3. Il ne ressort pas des pièces du dossier que M. A... pourrait bénéficier de plein droit d'un titre de séjour pour raisons de santé qui fasse obstacle à l'obligation de quitter le territoire français édictée. Par suite, le moyen tiré de la méconnaissance des dispositions précitées est écarté.
4. En deuxième lieu, aux termes des stipulations de l'article 8 de la convention européenne de sauvegarde des droits de l'homme et des libertés fondamentales : " Toute personne a droit au respect de sa vie privée et familiale, de son domicile et de sa correspondance. Il ne peut y avoir ingérence d'une autorité publique dans l'exercice de ce droit que pour autant que cette ingérence est prévue par la loi et qu'elle constitue une mesure qui, dans une société démocratique, est nécessaire à la sécurité nationale, à la sûreté publique, au bien-être économique du pays, à la défense de l'ordre et à la prévention des infractions pénales, à la protection de la santé ou de la morale, ou à la protection des droits et libertés d'autrui " et de l'article 3-1 de la convention internationale relative aux droits de l'enfant susvisée : " Dans toutes les décisions qui concernent les enfants, qu'elles soient le fait d'institutions publiques ou privées de protection sociale, des tribunaux, des autorités administratives ou des organes législatifs, l'intérêt supérieur de l'enfant doit être une considération primordiale ".

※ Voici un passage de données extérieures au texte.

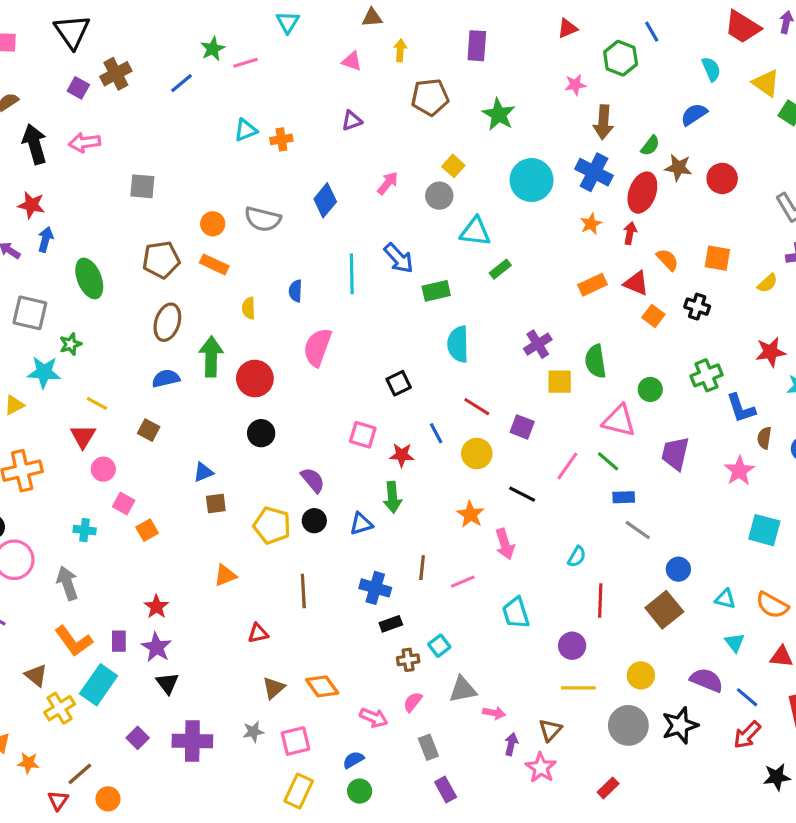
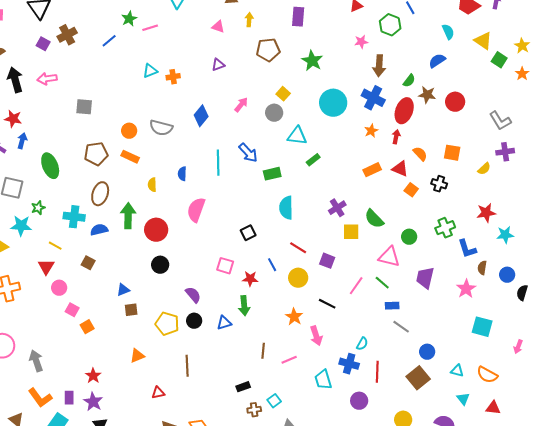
green semicircle: (596, 361) -> (374, 219), turned -35
cyan cross: (85, 530) -> (74, 217), moved, size x1.5
blue cross: (375, 588) -> (349, 364), moved

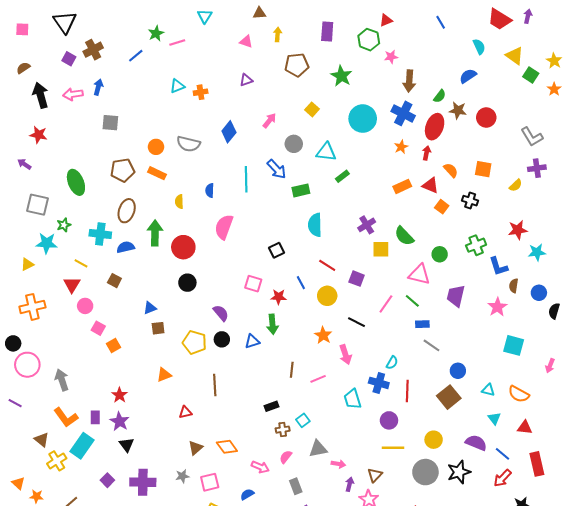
green hexagon: (390, 25) -> (369, 40), moved
gray circle: (274, 113) -> (294, 144), moved
blue arrow: (22, 141) -> (98, 87), moved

5. Il ressort des pièces du dossier que l'intégralité de la famille est de nationalité russe et se trouve en situation irrégulière en France. La circonstance que les trois enfants soient en France depuis trois ans à la date de la décision attaquée et y soient scolarisés ne fait pas obstacle à ce que la cellule familiale se reconstitue en fédération de Russie et qu'ils y poursuivent leur scolarité. Par suite, l'obligation de quitter le territoire français n'a pas porté à son droit au respect de sa vie privée et familiale une atteinte disproportionnée au regard des buts en vue desquels le préfet a pris la décision attaquée et n'a pas méconnu l'intérêt supérieur de ses enfants. Il résulte de ces mêmes éléments qu'elle n'est pas davantage entachée d'une erreur manifeste d'appréciation.

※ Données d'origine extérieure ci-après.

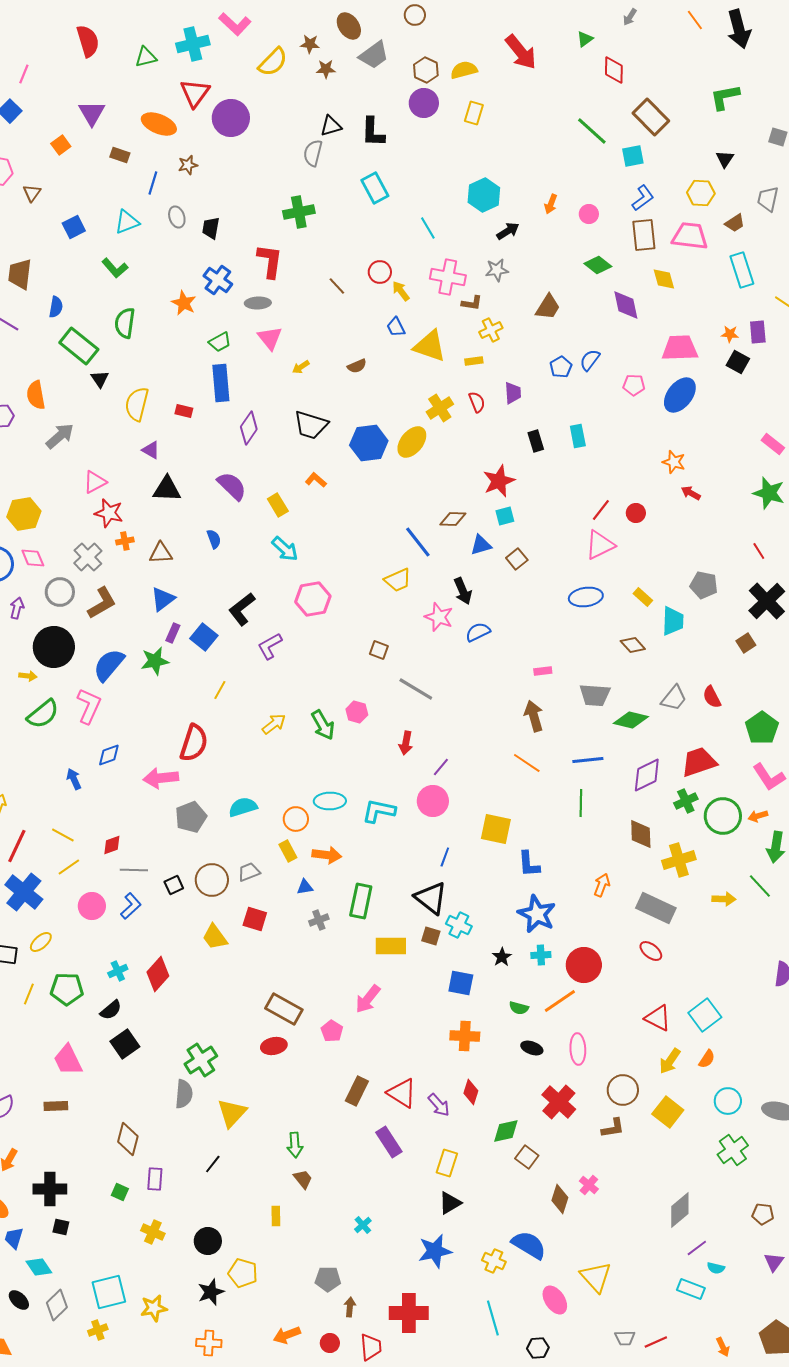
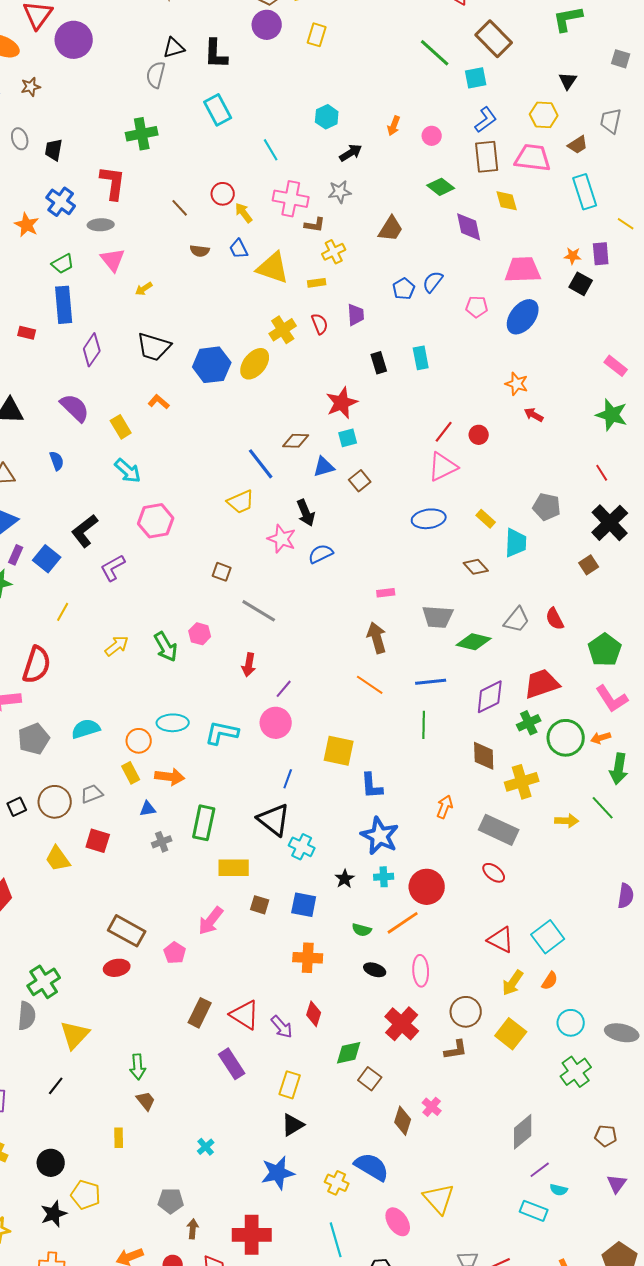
cyan hexagon: (484, 195) -> (327, 117), size x0.7
brown semicircle: (357, 366) -> (200, 251), moved, turned 30
brown square: (431, 936) -> (260, 905), moved

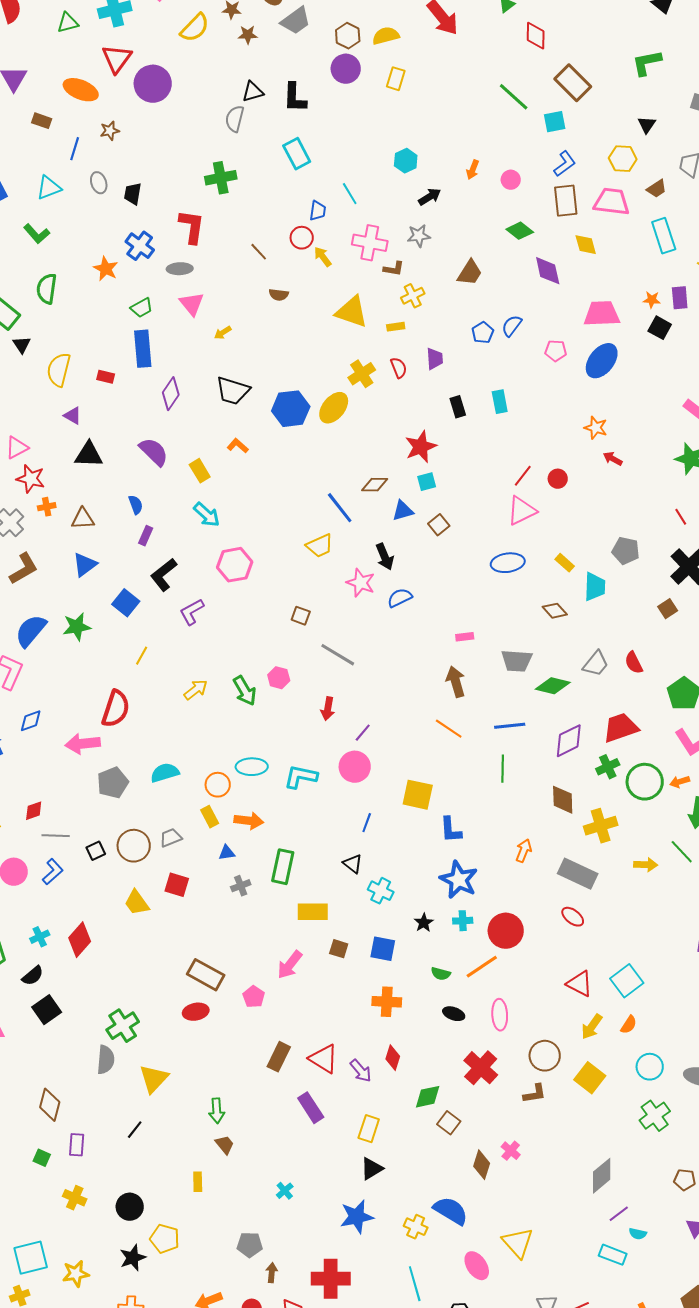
blue trapezoid: (239, 249) -> (318, 211), moved, turned -145
purple rectangle: (16, 555) -> (146, 536), moved
black triangle: (274, 820) -> (353, 864), size x0.6

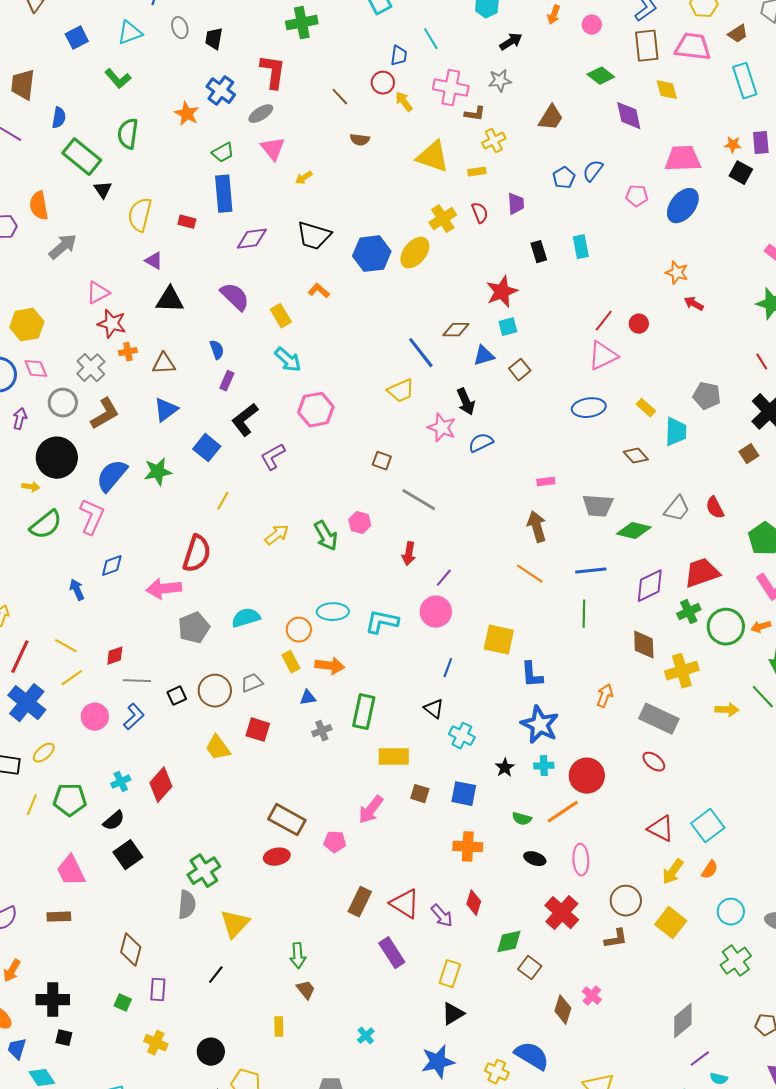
gray ellipse: (180, 269) -> (261, 114), turned -30
purple diamond: (171, 394) -> (252, 239), turned 48
pink pentagon: (254, 997) -> (335, 842), turned -30

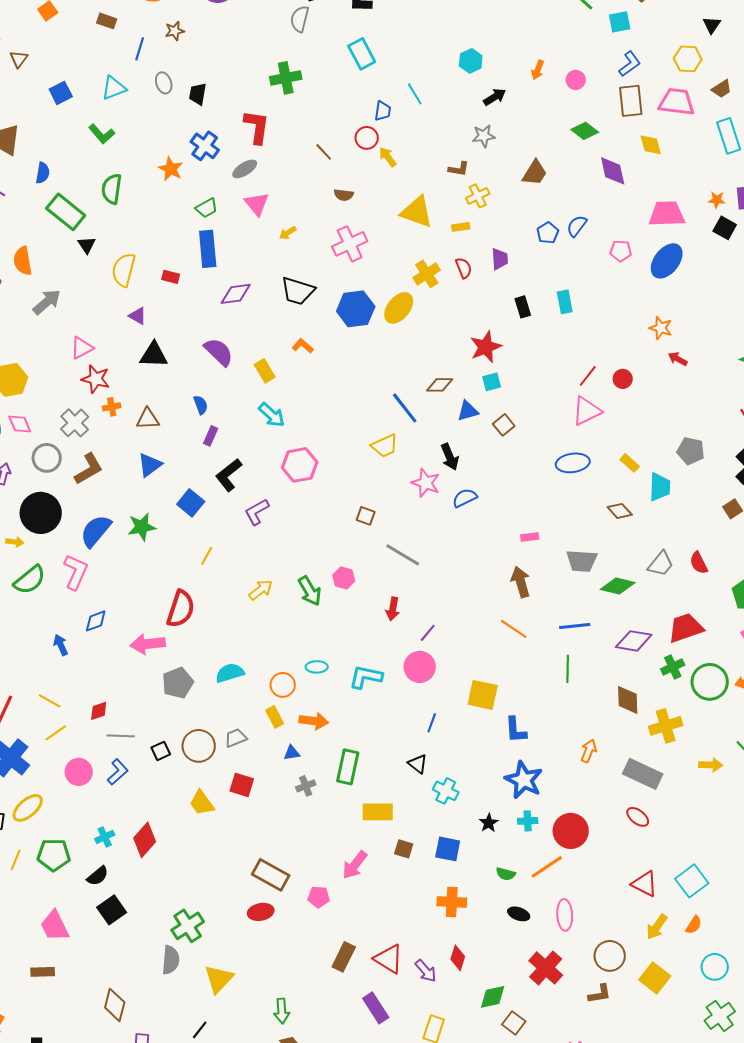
pink cross: (451, 88) -> (350, 244), moved, turned -36
purple diamond: (650, 586) -> (634, 641), turned 36
cyan ellipse: (333, 612) -> (317, 667), size x0.7
yellow ellipse: (44, 753) -> (28, 808), size x1.4

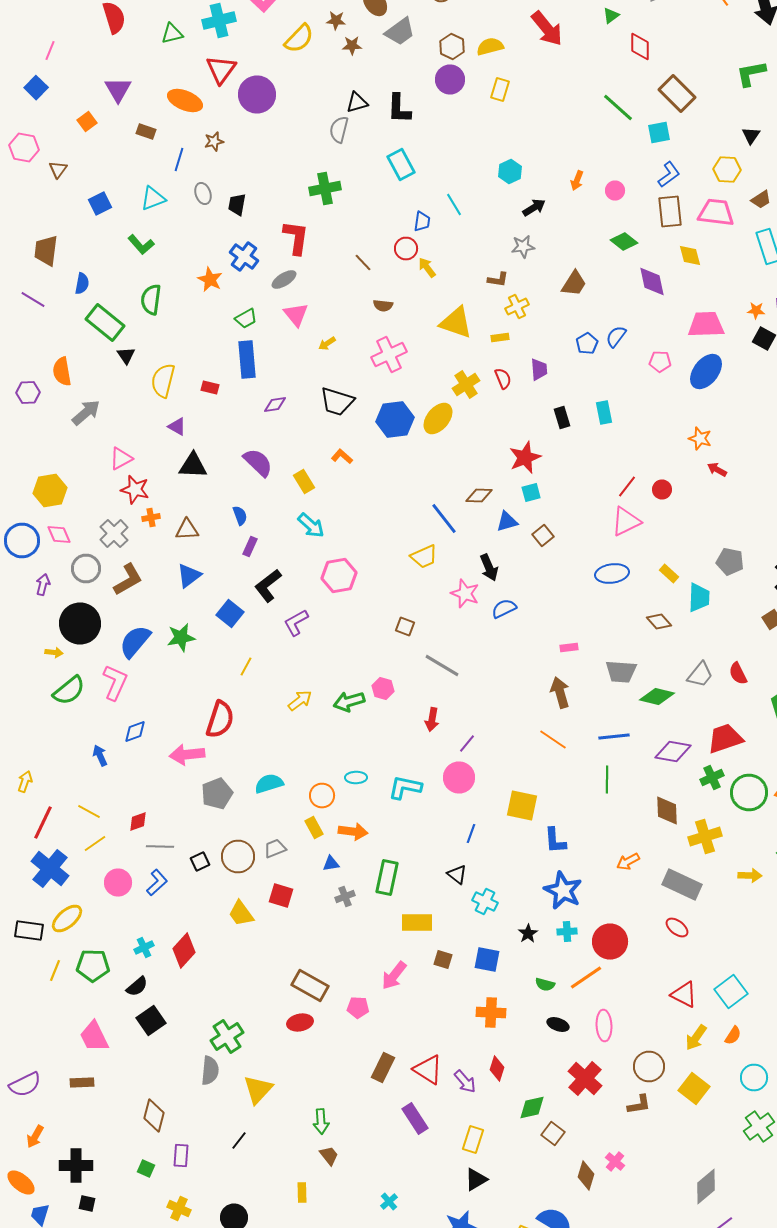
purple diamond: (236, 294) -> (275, 404), size x0.7
green arrow: (310, 591) -> (349, 702), turned 104
orange arrow: (589, 751) -> (628, 862), turned -140

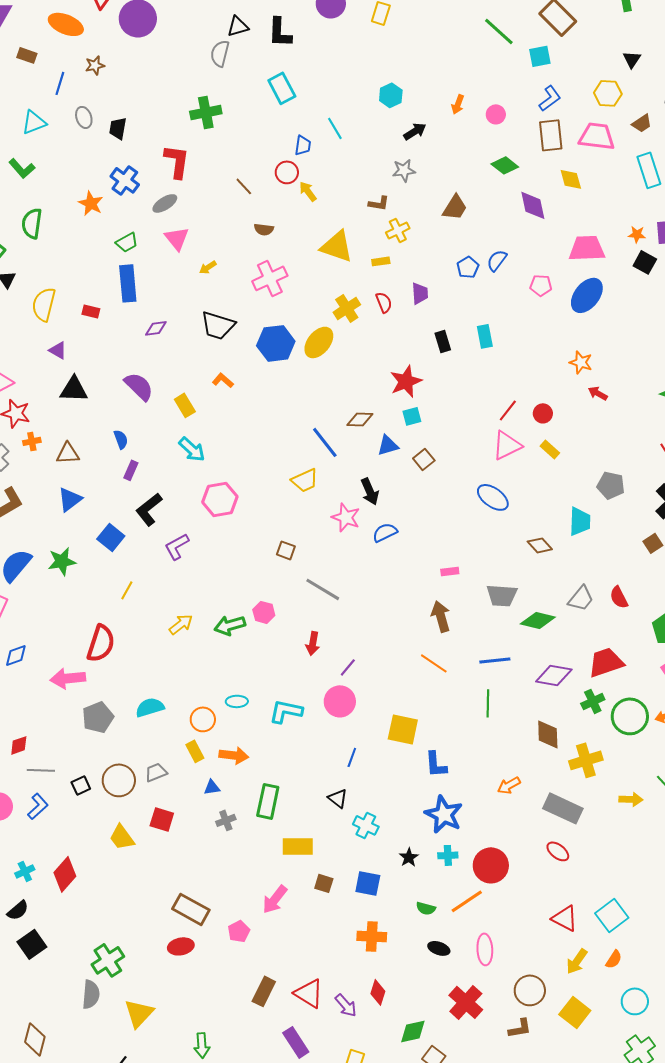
blue ellipse: (612, 574) -> (493, 497), turned 44
yellow rectangle: (669, 574) -> (550, 449), moved
pink pentagon: (358, 1008) -> (239, 931), turned -30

Sur la décision refusant le délai de départ volontaire :
6. A l'appui de sa demande, M. A... soutenait notamment que la décision lui refusant un délai de départ volontaire était entachée d'erreur manifeste d'appréciation alors que toute sa famille réside en France et qu'il avait le droit de se maintenir sur le territoire français le temps que le tribunal administratif se prononce sur son recours. Le tribunal ne s'est pas prononcé sur ce moyen, qui n'était pas inopérant. Par suite, son jugement en tant qu'il a rejeté les conclusions à fin d'annulation de cette décision doit être annulé.
7. Il y a lieu de statuer par la voie de l'évocation sur la demande présentée par M. A... devant le tribunal administratif de Strasbourg en ce qui concerne la décision lui refusant un délai de départ volontaire.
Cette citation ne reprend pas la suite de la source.